Just the Other Day: Flag Poles

A really fun part of any adventure should be the journey to the destination. For worthy reasons, we didn’t get to the campsite until close to midnight. We quietly pulled into our space, got in the Scamp and went right to sleep, so as not to disturb the neighbors by making a ruckus. I could set up our camper in the morning.


It’s nearly the first thing I do when setting up our campsite, sometimes even before the Scamp is unhooked from the van; raising the American flag.


In the cool, fresh morning air in the San Juan Mountains of Colorado, I stood, looking up at her, flying on top of the ten-foot pole mounted on my trailer. The red and white stripes rolling slowly like waves, billowing gently in the breeze. The dark blue field of brilliant white stars dancing just like the stars in the sky at night.


Feelings and emotions moved through me: pride, safety, honor, strength and humility were just a few. Standing alone, I placed my right hand over my heart: “I pledge allegiance to the flag of the United States of America, and to the republic for which it stands, one nation, under God, indivisible, with liberty and justice for all.”


Shortly after, a lady passed on her bike with her little grey schnauzer trotting on its leash ahead of her. She said, “I like your flag.” As she peddled on. Then, a Jeep, with the top down, drove by. The passenger waved; the driver saluted the flag. I saw an Army bumper sticker on the back when they passed. Another lady walking two dogs pointed up and said, “That’s pretty cool.”


I learned an appreciation and respect for our flag starting in kindergarten. I recalled those days at Horace Mann Elementary School, in Ottumwa, Iowa, so many years ago. The first thing in the morning, before class started, the students would gather around the half-circle driveway in front of the two-story brick building; the flagpole stood in the center in a small grassy area. The custodian would raise the flag, then together we would recite the pledge of allegiance.


My family moved to Madison, Wisconsin when I was in the third grade. Frank Allis School was also a brick structure, with an extra tall foundation. It had a Federal style main entrance. About ten steps led up to the porch where four white columns stood two stories tall, to the pitched roof above. Black colonial style lanterns hung on each side of the heavy wooden front doors. From the steps all the way to the street was a wide concrete sidewalk. In the middle was a small circle with a very tall flagpole. I remember the student body gathering around it to say the pledge as well.
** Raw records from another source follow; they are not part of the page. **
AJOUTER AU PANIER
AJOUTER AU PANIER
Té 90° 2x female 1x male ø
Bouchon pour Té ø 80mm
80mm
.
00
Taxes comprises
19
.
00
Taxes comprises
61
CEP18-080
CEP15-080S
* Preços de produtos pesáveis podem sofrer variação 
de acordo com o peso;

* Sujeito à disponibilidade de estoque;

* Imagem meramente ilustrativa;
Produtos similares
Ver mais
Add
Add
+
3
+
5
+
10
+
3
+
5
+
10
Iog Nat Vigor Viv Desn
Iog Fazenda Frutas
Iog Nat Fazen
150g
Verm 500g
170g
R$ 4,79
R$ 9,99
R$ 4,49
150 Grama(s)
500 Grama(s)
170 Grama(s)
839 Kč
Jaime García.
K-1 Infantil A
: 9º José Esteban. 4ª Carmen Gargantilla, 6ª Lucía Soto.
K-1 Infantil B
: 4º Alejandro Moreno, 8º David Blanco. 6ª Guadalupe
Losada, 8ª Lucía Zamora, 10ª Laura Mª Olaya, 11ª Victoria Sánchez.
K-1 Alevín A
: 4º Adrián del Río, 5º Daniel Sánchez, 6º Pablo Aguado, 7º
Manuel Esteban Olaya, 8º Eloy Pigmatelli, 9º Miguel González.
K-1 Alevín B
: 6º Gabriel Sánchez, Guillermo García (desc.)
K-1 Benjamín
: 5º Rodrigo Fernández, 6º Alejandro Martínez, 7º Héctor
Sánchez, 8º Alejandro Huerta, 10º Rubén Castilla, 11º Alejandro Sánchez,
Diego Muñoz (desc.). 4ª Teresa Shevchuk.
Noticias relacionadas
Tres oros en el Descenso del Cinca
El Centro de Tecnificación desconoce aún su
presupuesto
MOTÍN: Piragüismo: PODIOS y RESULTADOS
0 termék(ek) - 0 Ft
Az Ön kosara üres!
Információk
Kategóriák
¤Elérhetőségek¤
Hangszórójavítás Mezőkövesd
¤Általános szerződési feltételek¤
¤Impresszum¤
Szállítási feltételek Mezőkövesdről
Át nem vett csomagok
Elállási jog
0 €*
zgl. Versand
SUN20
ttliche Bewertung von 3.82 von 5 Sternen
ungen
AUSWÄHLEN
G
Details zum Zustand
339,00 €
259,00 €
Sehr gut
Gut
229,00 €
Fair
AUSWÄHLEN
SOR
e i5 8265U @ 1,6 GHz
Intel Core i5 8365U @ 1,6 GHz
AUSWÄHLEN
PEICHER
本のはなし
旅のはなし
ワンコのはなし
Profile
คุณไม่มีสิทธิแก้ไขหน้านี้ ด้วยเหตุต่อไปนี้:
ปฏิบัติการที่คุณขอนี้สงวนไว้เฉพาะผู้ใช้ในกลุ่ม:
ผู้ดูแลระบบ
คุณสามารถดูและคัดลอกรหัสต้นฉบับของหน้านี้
In 1975 we moved back to Ottumwa, where I attended Washington Junior High School, it was hands down, the coolest school building of them all. Constructed in the late 1800’s with classic, large cut brownstone, it was a three-story building with a very high, steep pitched roof. The school stood proudly on a hilltop overlooking the Des Moines River valley below. Between the first and second floors across the front, in a band of lighter colored stone or maybe concrete, it read, “Grant me serenity to accept the things I cannot change, courage to change the things I can and wisdom to know the difference.”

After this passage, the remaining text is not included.